Monday, March 5, 2018
South Hall A2 (Convention Center)
Erik R. Wambre, PhD, MBE, Nahir Garabatos Leitón, PhD, Veronique Bajzik, Marco Londei, MD, Karen Cerosaletti, PhD, Steven Ziegler, PhD
RATIONALE: Heterogeneity of peanut-specific memory T cell responses could be related to clinical treatment outcomes. Recent findings show that IL-33 can exacerbate Type 2 immune responses through its receptor ST2. However, the functional role of IL-33 in modulating human allergen-specific CD4+ T cell responses remains unclear.

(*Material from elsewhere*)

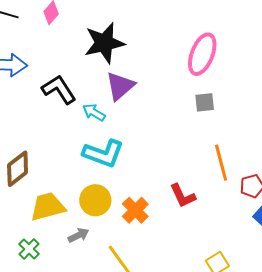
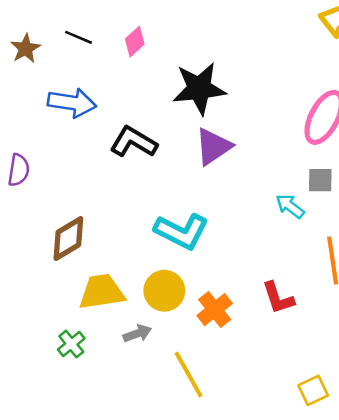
black L-shape: (59, 89) -> (134, 142), turned -33
cyan arrow: (94, 112) -> (290, 206), moved

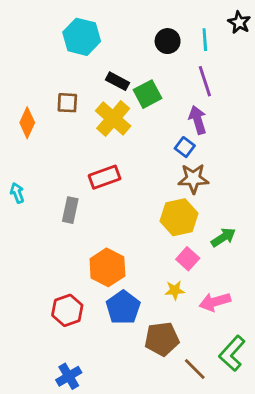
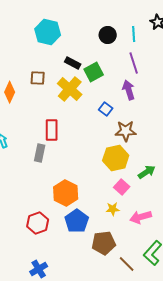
blue square: (185, 147) -> (106, 109), moved
red rectangle: (105, 177) -> (52, 130), moved, turned -70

METHODS: Peanut allergic subjects (n=15), aged 6 to 67, were recruited on the basis of clinical history, a serum IgE to peanut of > 0.35 kU/L or positive skin prick test to peanut, and reaction to peanut during oral food challenge. Peanut-specific T-cells were tracked and profiled ex vivo using CD154 upregulation assay in the absence or presence of soluble IL-33. Analyses of surface marker phenotype and the molecular and cytokine profile of these cells was performed to determine the impact of IL-33 in modulating T cell responses to food allergen.

RESULTS: Peanut-reactive T cells fall into two major subsets based on ST2 expression. Expression of ST2 on peanut reactive CD4+ T cells is induced after TCR activation but restricted to the TH2A cell subset (CD27- CRTH2+ CD161+). Interestingly, we observed an increased prevalence of allergen-specific TH2A cells in young peanut allergic subjects compared to adults. Following TCR triggering, IL-33 selectively amplifies pro-inflammatory function of these pathogenic T cells.

CONCLUSIONS: IL-33 is a key regulator of TH2A cell functions and represents an attractive therapeutic target for the treatment of allergic diseases. However, given the complexity of food allergy, stratification of food allergic patients based on their immunotype could enhance immunotherapeutic treatment efficacy.